Anne Draffkorn Kilmer | |
Occupation: | Professor of Assyriology |
Alma Mater: | University of Pennsylvania (Ph.D.) |
Discipline: | Scholar of Ancient Mesopotamia |
Sub Discipline: | Ancient Music, games, mathematics, and Sumero-Akkadian cuneiform texts |
Workplaces: | University of California, Berkeley |
Thesis Title: | Hurrians and Hurrian at Alalakh: An Ethnolinguistic Analysis |
Thesis Year: | 1959 |
Doctoral Advisor: | Ephraim Avigdor Speiser |
Awards: | Guggenheim Fellowship (1961, 1962) |
Birth Date: | 1931 |
Death Date: | 2023 (aged 92) |
Anne Draffkorn Kilmer (1931 – 2023) was an American historian of the ancient Near East who served as a professor of Assyriology at the University of California, Berkeley.[1] She was an expert in ancient Mesopotamian culture, specifically Sumero-Akkadian cuneiform texts and the history of ancient music, games, and mathematics.[2] [3] In 1963, she became the first woman appointed to a tenure-track position in what is now the Middle Eastern Languages and Cultures department at the University of California, Berkeley.[4] She later became curator of the Babylonian collection in the Phoebe A. Hearst Museum of Anthropology, formerly the Lowie Museum. She rose to the rank of Professor, served as chair of her department three times, and acted as dean of humanities.

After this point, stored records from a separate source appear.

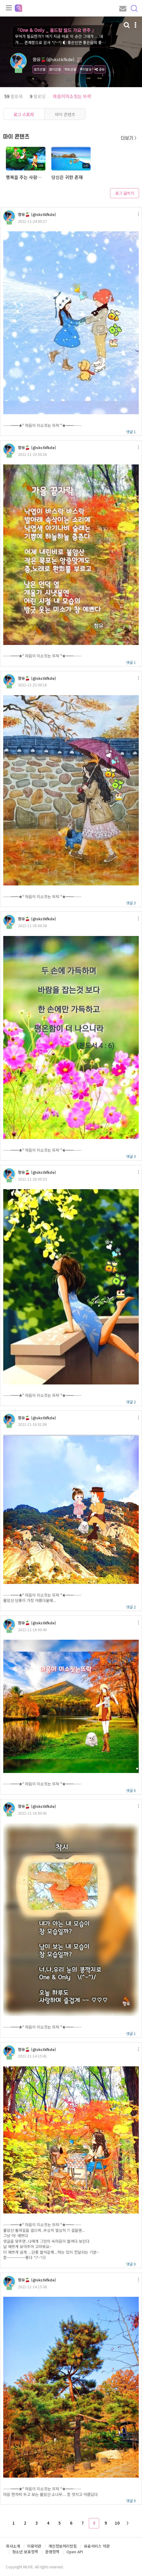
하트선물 (70, 69)
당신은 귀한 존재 (67, 177)
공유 (100, 69)
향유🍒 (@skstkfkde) (37, 214)
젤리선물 (55, 69)
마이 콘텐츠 (65, 114)
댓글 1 (131, 431)
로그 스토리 (24, 114)
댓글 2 (131, 1401)
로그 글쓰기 (124, 193)
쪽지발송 (86, 69)
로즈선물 (39, 69)
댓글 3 (131, 902)
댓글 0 (131, 1790)
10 (117, 2523)
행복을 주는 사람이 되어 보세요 (25, 177)
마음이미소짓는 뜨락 (72, 96)
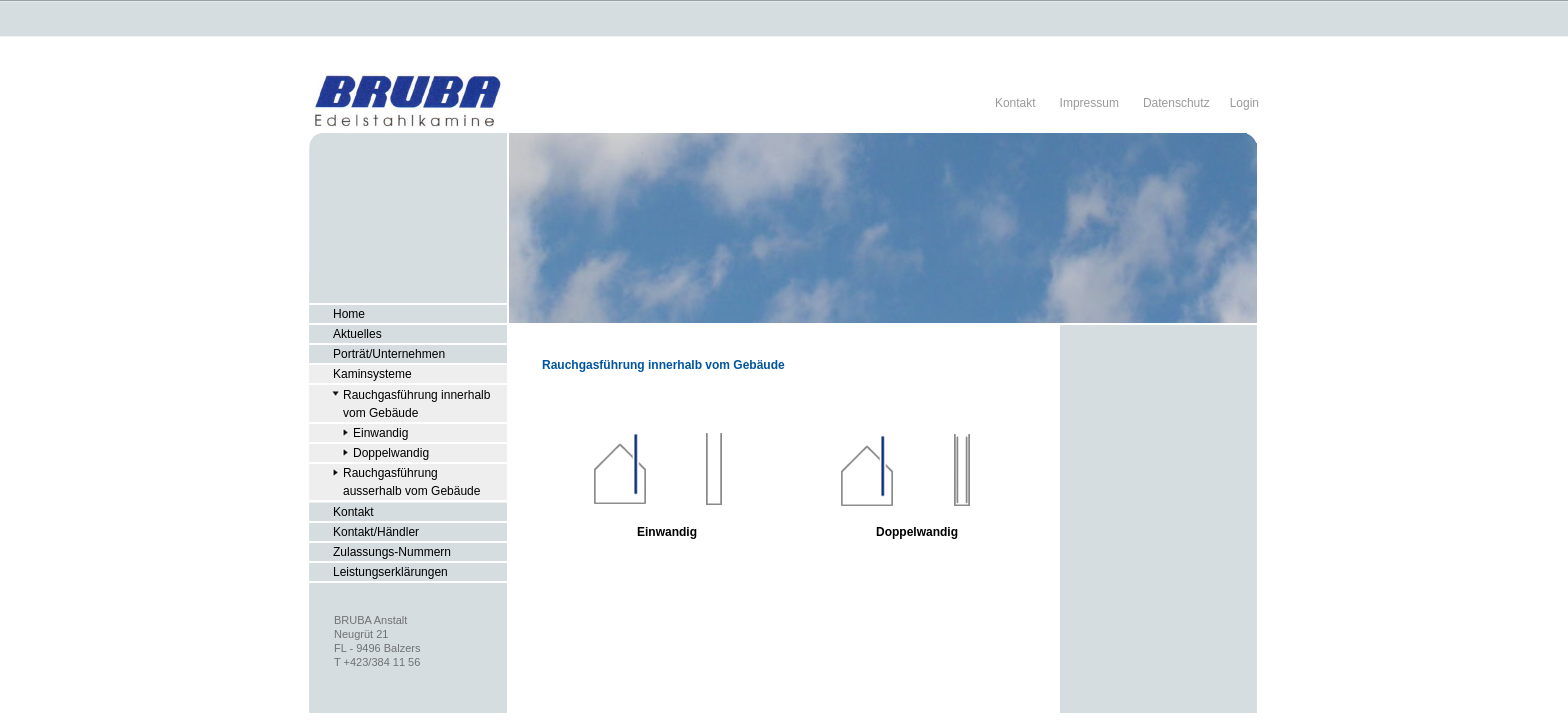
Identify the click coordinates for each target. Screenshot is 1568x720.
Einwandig (667, 532)
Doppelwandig (917, 532)
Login (1244, 103)
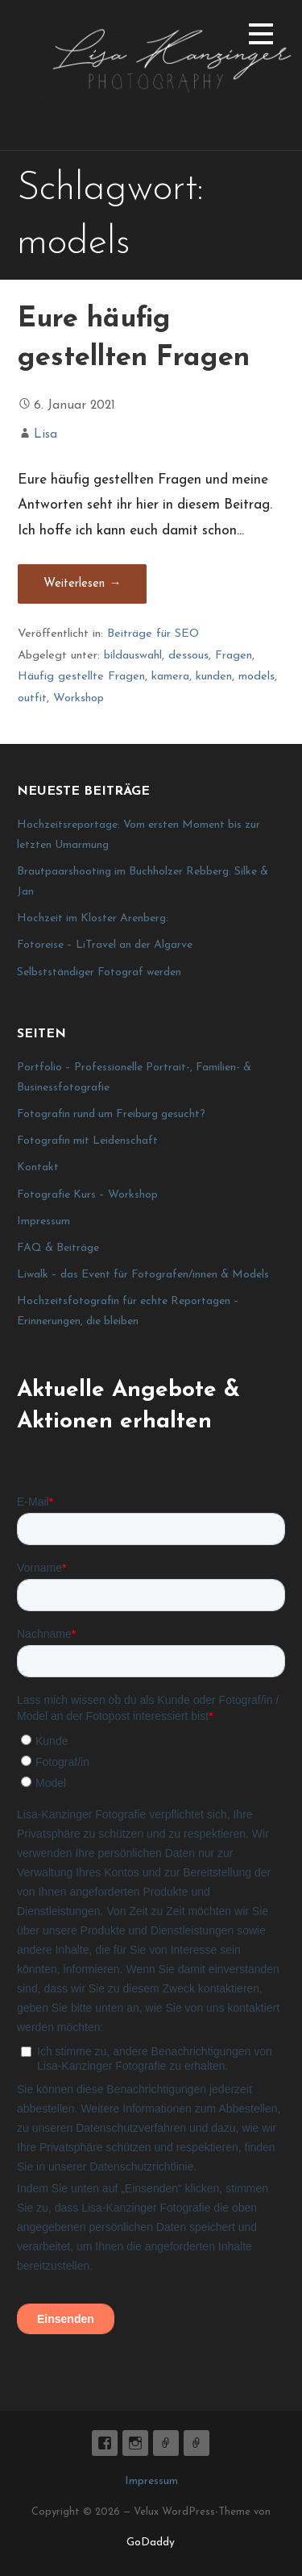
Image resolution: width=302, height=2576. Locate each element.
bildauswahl (133, 656)
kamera (170, 677)
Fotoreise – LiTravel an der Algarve (104, 945)
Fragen (233, 656)
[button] (261, 36)
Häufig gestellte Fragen (81, 677)
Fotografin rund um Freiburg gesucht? (111, 1114)
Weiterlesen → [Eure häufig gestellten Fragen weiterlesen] (82, 584)
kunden (214, 677)
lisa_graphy (135, 2443)
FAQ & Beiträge (58, 1248)
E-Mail (166, 2443)
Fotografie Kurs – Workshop (87, 1195)
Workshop (78, 698)
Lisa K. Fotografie (105, 2443)
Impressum (43, 1221)
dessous (188, 656)
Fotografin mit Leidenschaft (87, 1141)
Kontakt (38, 1167)
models (256, 677)
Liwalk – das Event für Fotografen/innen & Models (143, 1275)
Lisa (45, 434)
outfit (32, 698)
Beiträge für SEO (153, 634)
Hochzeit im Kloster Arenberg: (92, 918)
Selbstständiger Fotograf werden (99, 972)
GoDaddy (150, 2543)
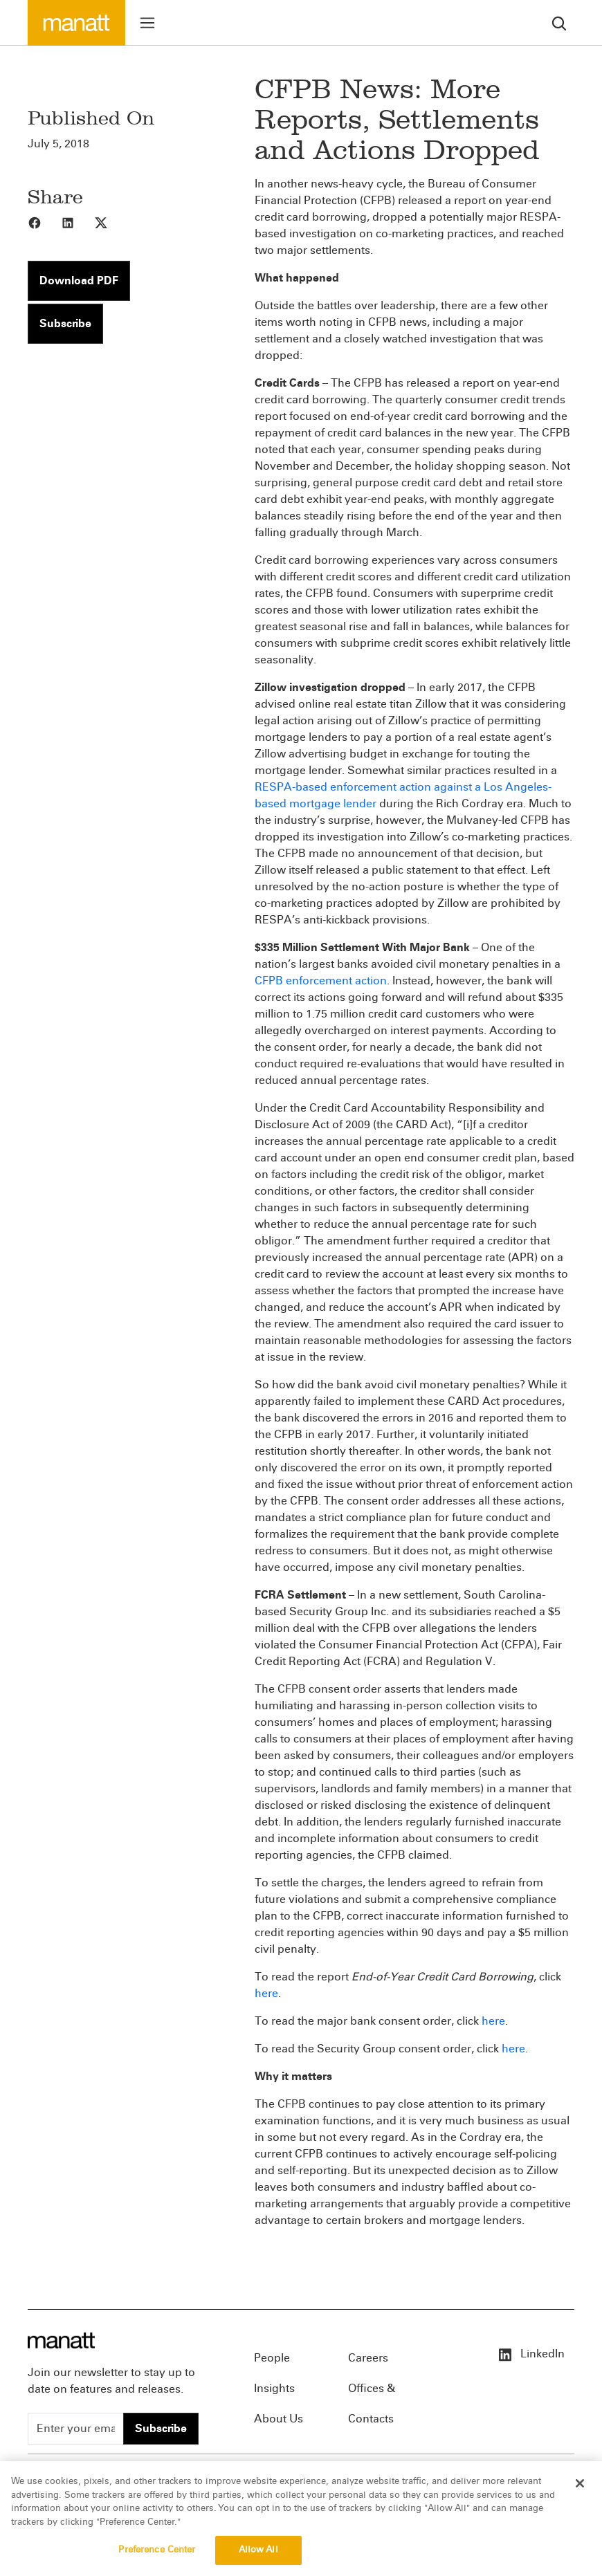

Kilmer earned her PhD at the University of Pennsylvania in 1959 for her dissertation entitled, “Hurrians and Hurrian at Alalakh: An Ethnolinguistic Analysis,” which she wrote under the supervision of Assyriologist Ephraim Avigdor Speiser, who discovered and excavated the site of Tepe Gawra.[5] After completing her PhD, she held a research fellowship from the American Association of University Women and worked as a research assistant for Benno Landsberger at the Oriental Institute of the University of Chicago. In 1963 she took a position as a visiting lecturer in Assyriology at the University of California, Berkeley. She went on to secure a tenure-track job at Berkeley and spent the rest of her career there, until she retired in 2001. She chaired the department of Near Eastern Languages three separate times – first in the 1970s, and twice in the 1990s.[6] Anne Draffkorn Kilmer made many of her most important contributions to fields that she called “music archaeology” and “Mesopotamian music theory.” Kilmer is credited with deciphering the oldest known recorded piece of music, a 3,400 year old hymn from the Syrian city of Ugarit. This hymn addressed the moon goddess and asked for fertility and easy childbirth. She also published scholarship on ancient Mesopotamian mathematics and entertainment, with the latter developing from her musical expertise.